I don’t know if those primitive Heathkits are still sold or if kids today would even like to tinker with them, what with all the “user-friendly” gizmos out today; the things kids take for granted. But those of us older than Millennials are prone to make sure the younger generation is reminded of how things were before they came along. When I was a kid, we were reminded how good we had it as opposed to our parents, but even so, I can’t remember ever being told by my father that he had to walk five miles to school in the snow. Barefoot.

All I had to complain about in my youth was the grumpy old guy in the house on the corner who yelled at me to stay off his lawn when I tried to cut across his yard. Not much has changed there.

The world was, in a way, easier to understand, and if there was nothing to do, you had to find something else to do, like read a book, write a letter, paint a picture, exercise, and other semi-productive things like that. That was back when going “viral” meant something bad. Or a cell phone might’ve been something in prisons. Or when a browser was someone who didn’t buy anything. When Java was a cup of joe, Spam was just spicy ham in a can, or a website was where a spider lived, and hashtags might’ve been smothered in gravy at Waffle House. Yum.

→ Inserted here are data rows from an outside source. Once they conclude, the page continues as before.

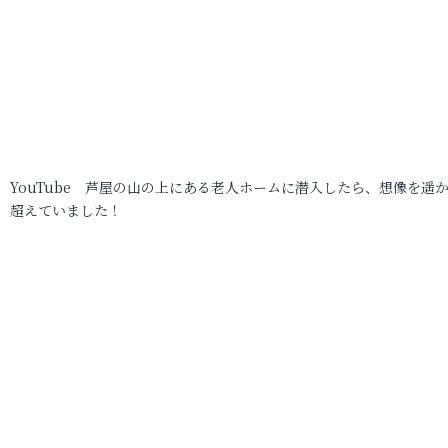
YouTube 芦屋の山の上にある老人ホームに潜入したら、想像を遥
超えていました！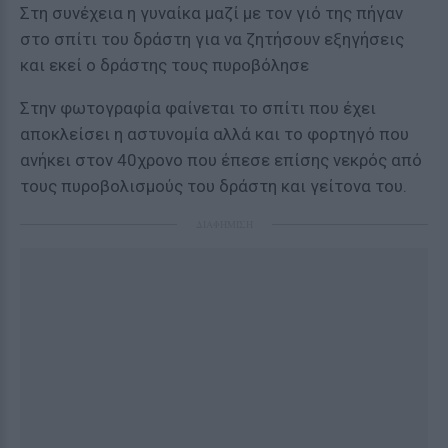
Στη συνέχεια η γυναίκα μαζί με τον γιό της πήγαν
στο σπίτι του δράστη για να ζητήσουν εξηγήσεις
και εκεί ο δράστης τους πυροβόλησε
Στην φωτογραφία φαίνεται το σπίτι που έχει
αποκλείσει η αστυνομία αλλά και το φορτηγό που
ανήκει στον 40χρονο που έπεσε επίσης νεκρός από
τους πυροβολισμούς του δράστη και γείτονα του.
ΔΙΑΦΗΜΙΣΗ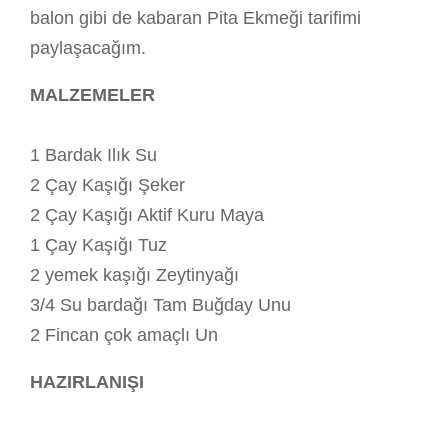
balon gibi de kabaran Pita Ekmeği tarifimi
paylaşacağım.
MALZEMELER
1 Bardak Ilık Su
2 Çay Kaşığı Şeker
2 Çay Kaşığı Aktif Kuru Maya
1 Çay Kaşığı Tuz
2 yemek kaşığı Zeytinyağı
3/4 Su bardağı Tam Buğday Unu
2 Fincan çok amaçlı Un
HAZIRLANIŞI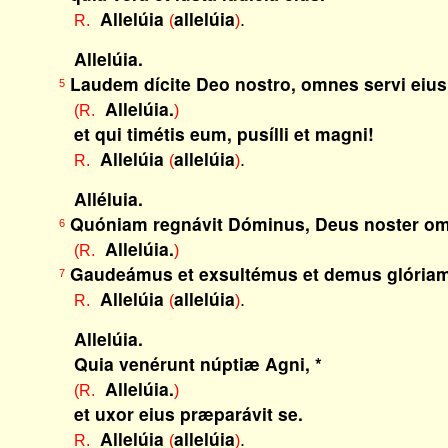
Allelúia
allelúia
.
R.
(
)
Allelúia.
Laudem dícite Deo nostro, omnes servi eius
5
Allelúia.
(R.
)
et qui timétis eum, pusílli et magni!
Allelúia
allelúia
.
R.
(
)
Alléluia.
Quóniam regnávit Dóminus, Deus noster om
6
Allelúia.
(R.
)
Gaudeámus et exsultémus et demus glóriam
7
Allelúia
allelúia
.
R.
(
)
Allelúia.
Quia venérunt núptiæ Agni, *
Allelúia.
(R.
)
et uxor eius præparávit se.
Allelúia
allelúia
.
R.
(
)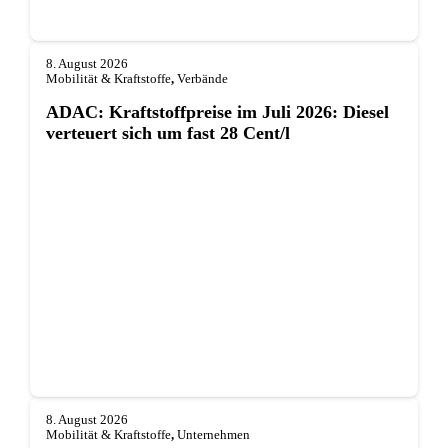
8. August 2026
Mobilität & Kraftstoffe
,
Verbände
ADAC: Kraftstoffpreise im Juli 2026: Diesel
verteuert sich um fast 28 Cent/l
8. August 2026
Mobilität & Kraftstoffe
,
Unternehmen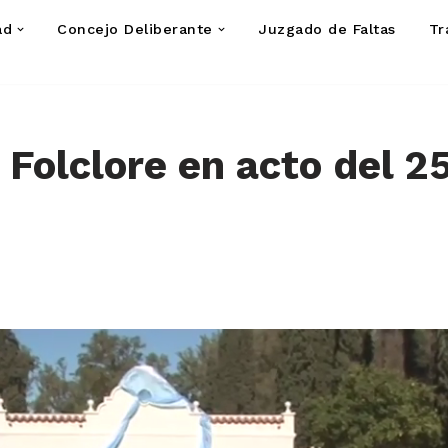
ad
Concejo Deliberante
Juzgado de Faltas
Tr
 Folclore en acto del 2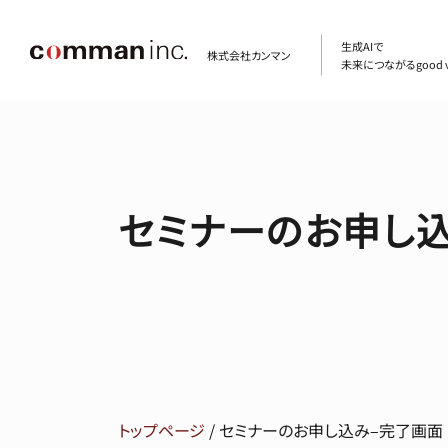
生成AIで
株式会社カンマン
未来につながるgood v
セミナーのお申し
トップページ
/
セミナーのお申し込み–完了画面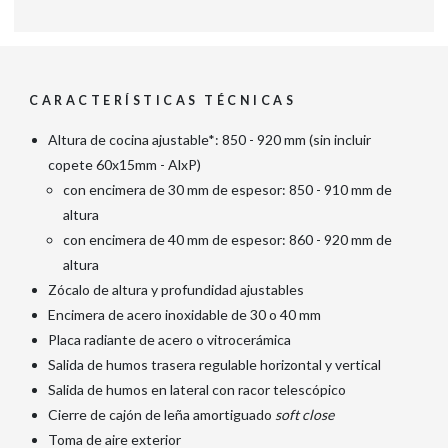
CARACTERÍSTICAS TÉCNICAS
Altura de cocina ajustable*: 850 - 920 mm (sin incluir
copete 60x15mm - AlxP)
con encimera de 30 mm de espesor: 850 - 910 mm de
altura
con encimera de 40 mm de espesor: 860 - 920 mm de
altura
Zócalo de altura y profundidad ajustables
Encimera de acero inoxidable de 30 o 40 mm
Placa radiante de acero o vitrocerámica
Salida de humos trasera regulable horizontal y vertical
Salida de humos en lateral con racor telescópico
Cierre de cajón de leña amortiguado
soft close
Toma de aire exterior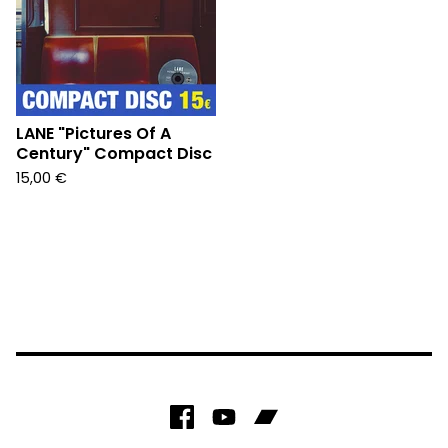
LANE "Pictures Of A
Century" Compact Disc
15,00
€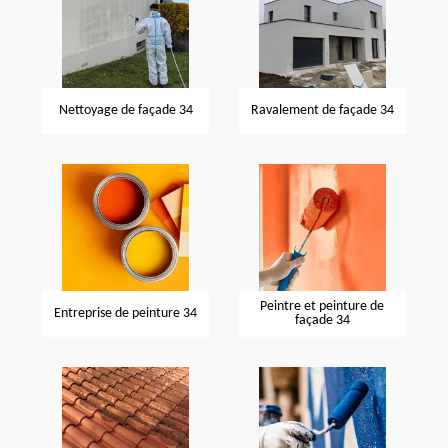
Nettoyage de façade 34
Ravalement de façade 34
Peintre et peinture de
Entreprise de peinture 34
façade 34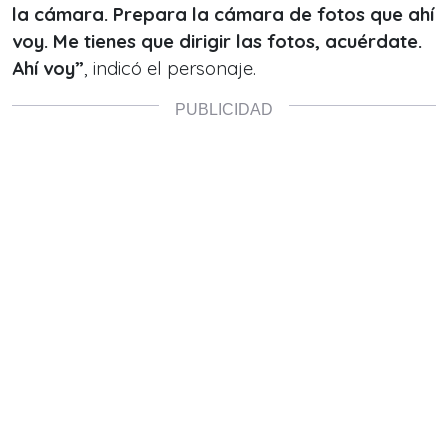
la cámara. Prepara la cámara de fotos que ahí
voy. Me tienes que dirigir las fotos, acuérdate.
Ahí voy”
, indicó el personaje.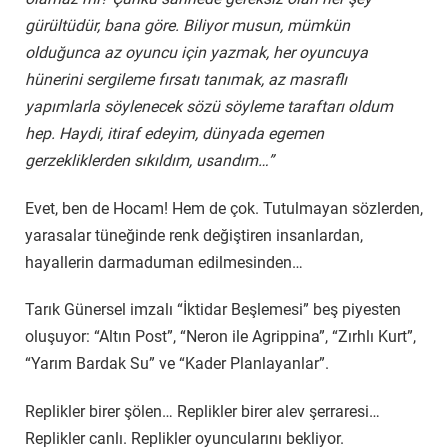
gürültüdür, bana göre. Biliyor musun, mümkün
olduğunca az oyuncu için yazmak, her oyuncuya
hünerini sergileme fırsatı tanımak, az masraflı
yapımlarla söylenecek sözü söyleme taraftarı oldum
hep. Haydi, itiraf edeyim, dünyada egemen
gerzekliklerden sıkıldım, usandım…”
Evet, ben de Hocam! Hem de çok. Tutulmayan sözlerden,
yarasalar tüneğinde renk değiştiren insanlardan,
hayallerin darmaduman edilmesinden…
Tarık Günersel imzalı “İktidar Beşlemesi” beş piyesten
oluşuyor: “Altın Post”, “Neron ile Agrippina”, “Zırhlı Kurt”,
“Yarım Bardak Su” ve “Kader Planlayanlar”.
Replikler birer şölen… Replikler birer alev şerraresi…
Replikler canlı. Replikler oyuncularını bekliyor.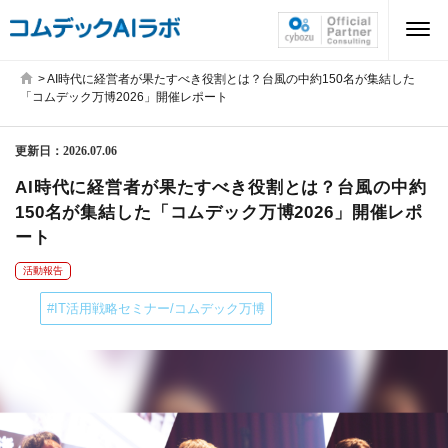
>
AI時代に経営者が果たすべき役割とは？台風の中約150名が集結した
「コムデック万博2026」開催レポート
更新日：
2026.07.06
AI時代に経営者が果たすべき役割とは？台風の中約
150名が集結した「コムデック万博2026」開催レポ
ート
活動報告
#IT活用戦略セミナー/コムデック万博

I like to think before computers, life was relatively peaceful and pleasant, and the world wasn’t so overly digitized. On the other hand, I do, in fact, like being able to boot up my Fire tablet and ask Alexa for the weather forecast each morning. Or make sure my checking account hasn’t been hacked yet.

But even in this day of fiber optics and satellites and cell towers ad infinitum, amateur radio pretty much remains the most reliable as a fallback for emergencies (or simply just shooting the bull with someone literally on the other side of the continent). And the thing is, it’s fundamentally the same technology as when Guglielmo Marconi was showing off his wireless apparatus over 125 years ago.

After the wireless took off and AM radio stations began popping up all over the country (including KOB in 1922), he said, “Have I done the world good, or have I added a menace?”

That, prophetically, was way before rappers. Or Taylor Swift.